The sea monster, she said, laughing, it was some kind of plant. Like a vine. She’d gone down to the pool while he’d slept snoring like a toad, and everything was a mess, seaweed and sand and garbage and there it was, George. I gasped. It was trying to get out. It was crawling toward the car and I had no time to wake you so I grabbed a piece of drifting wood and I thought it’s going to eat me and my baby but I smashed it. I am a tiny woman, you know, but when I get angry, bam bam bam. She laughed, then shuddered.
It had strings in it, and green blood!
You know, like rope, like… sedano.
It was a stupid stupid plant. That is all.
Well, but… no, Chiara, that’s not…
Yes, and it lives in the ground, George. I bashed it and it started to move, just a little bit. And I said George, George come and see and then like, like a noodle it was sucked back in. Into the hole, George! And then all the water, too. I must be hallucinating, I must be dreaming this. And then I go back to the car and you are gone, so I run down the road looking for you.
Crazy, crazy morning.
Chiara did not stop at the hotel, but drove on through the royal palms and roadside agave saying she hated the hotel and wasn’t it too much like a hospital room? You smell like a hospital, my lover. On the west side of the island there will be no one, she chirped, the beaches are too rocky, but the wind is happier. It is the Mistral. We will lay you out on the shore, George, take off your bandages, cover you with a soothing balm and we will kiss you where you have not been stung. Will you show us where you have not been stung?
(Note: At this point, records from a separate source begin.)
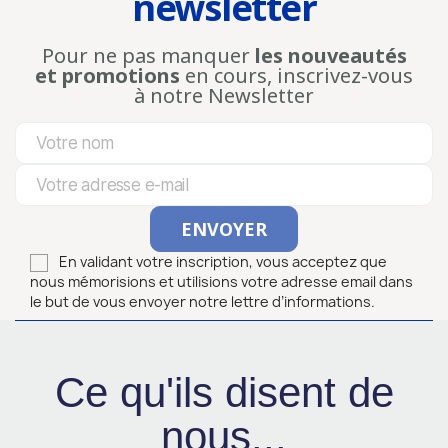
newsletter
Pour ne pas manquer
les nouveautés
et promotions
en cours, inscrivez-vous
à notre Newsletter
En validant votre inscription, vous acceptez que
nous mémorisions et utilisions votre adresse email dans
le but de vous envoyer notre lettre d’informations.
Ce qu'ils disent de
nous...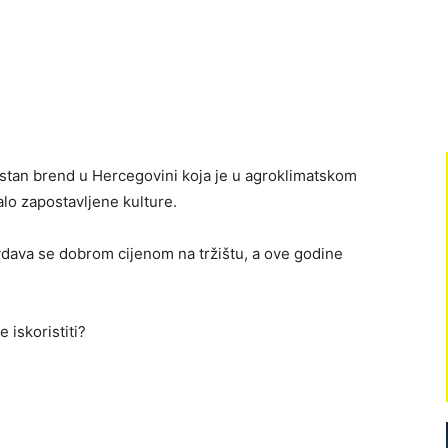
stan brend u Hercegovini koja je u agroklimatskom
lo zapostavljene kulture.
dava se dobrom cijenom na tržištu, a ove godine
 iskoristiti?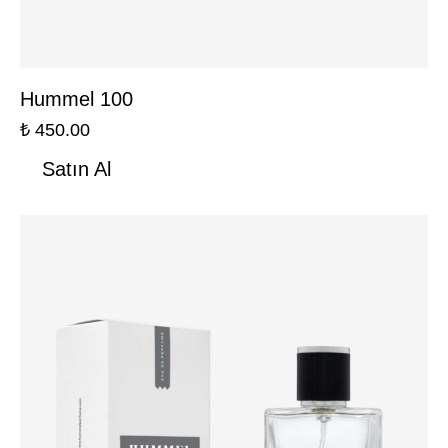
Hummel 100
₺
450.00
Satın Al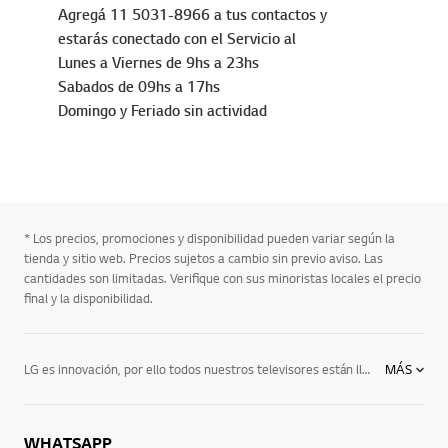
Agregá 11 5031-8966 a tus contactos y
estarás conectado con el Servicio al
Lunes a Viernes de 9hs a 23hs
Sabados de 09hs a 17hs
Domingo y Feriado sin actividad
* Los precios, promociones y disponibilidad pueden variar según la
tienda y sitio web. Precios sujetos a cambio sin previo aviso. Las
cantidades son limitadas. Verifique con sus minoristas locales el precio
final y la disponibilidad.
LG es innovación, por ello todos nuestros televisores están llenos de avances tecnológicos. Los de LG son los únicos que se pueden ver desde cualquier perspectiva, y junto a los avanzados y cómodos lentes 3D, tu momento televisivo será una experiencia cada día.En LG sabemos que cada cliente tiene sus necesidades, por ese motivo diseñamos televisores con diferentes diseños tamaños, tecnologías y precios, para que el televisor que elijas sea el que necesita, y sobre todo el que te haga disfrutar de los momentos de ocio en tu casa: Conoce TV Oled, nanocell Tv, TV UHD 4K, TV full HD y más
MÁS
WHATSAPP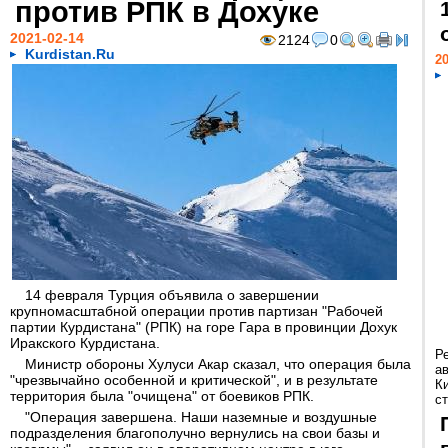
против РПК в Дохуке
2021-02-14
2124
0
Kurdistan.Ru
20
14 февраля Турция объявила о завершении
крупномасштабной операции против партизан "Рабочей
партии Курдистана" (РПК) на горе Гара в провинции Дохук
Иракского Курдистана.
Р
Министр обороны Хулуси Акар сказал, что операция была
а
"чрезвычайно особенной и критической", и в результате
К
территория была "очищена" от боевиков РПК.
ст
"Операция завершена. Наши наземные и воздушные
подразделения благополучно вернулись на свои базы и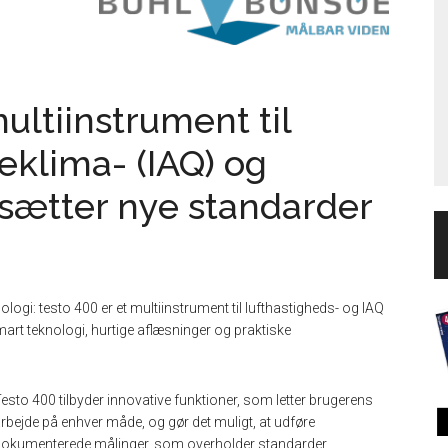
ultiinstrument til
deklima- (IAQ) og
sætter nye standarder
ogi: testo 400 er et multiinstrument til lufthastigheds- og IAQ
rt teknologi, hurtige aflæsninger og praktiske
esto 400 tilbyder innovative funktioner, som letter brugerens
rbejde på enhver måde, og gør det muligt, at udføre
okumenterede målinger, som overholder standarder.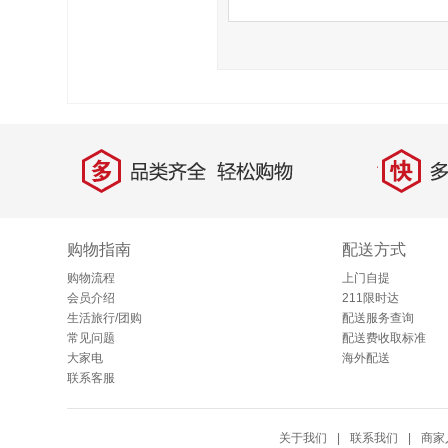
多
快
品类齐全，轻松购物
多仓
购物指南
配送方式
购物流程
上门自提
会员介绍
211限时达
生活旅行/团购
配送服务查询
常见问题
配送费收取标准
大家电
海外配送
联系客服
关于我们
|
联系我们
|
商家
George’s cock stirred against his thigh.
And then we will go get mother.
—Lee D. Thompson
Lee D. Thompson was born and raised in Moncton, New Brunswick. His fiction has been published in four anthologies, including Random House’s Victory Meat, New Fiction from Atlantic Canada and Vagrant Press’s The Vagrant Revue of New Fiction, and in more than a dozen literary journals across Canada and the US. Lee’s first novel, S. a novel in [xxx] dreams, was published in 2008 by Broken Jaw Press. An e-book, Diary of a Fluky Kid, appeared with Fierce Ink Press in February 2014. In addition to writing fiction, Lee is a guitarist and songwriter who records under the name Pipher.